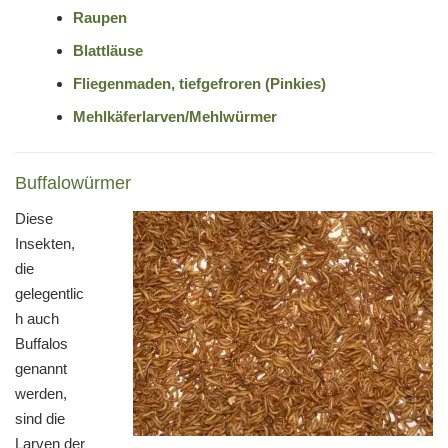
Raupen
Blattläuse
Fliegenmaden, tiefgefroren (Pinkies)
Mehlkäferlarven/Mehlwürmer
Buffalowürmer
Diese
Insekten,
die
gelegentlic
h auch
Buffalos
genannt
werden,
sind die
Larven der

==

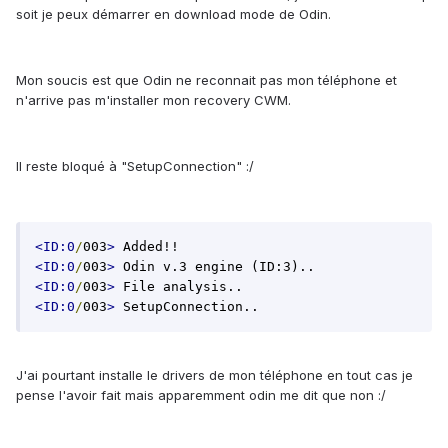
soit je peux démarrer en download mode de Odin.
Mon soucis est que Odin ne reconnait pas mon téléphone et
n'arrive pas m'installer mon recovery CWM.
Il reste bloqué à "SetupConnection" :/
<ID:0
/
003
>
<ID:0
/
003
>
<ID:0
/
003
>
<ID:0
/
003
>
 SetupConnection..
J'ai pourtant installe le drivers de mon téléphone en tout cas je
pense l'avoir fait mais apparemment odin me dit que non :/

→ **What is needed**
Each line of the material above either contains the word "SetupConnection" or does not; state how many do, and nothing else.

→ **Answer to the exercise**
2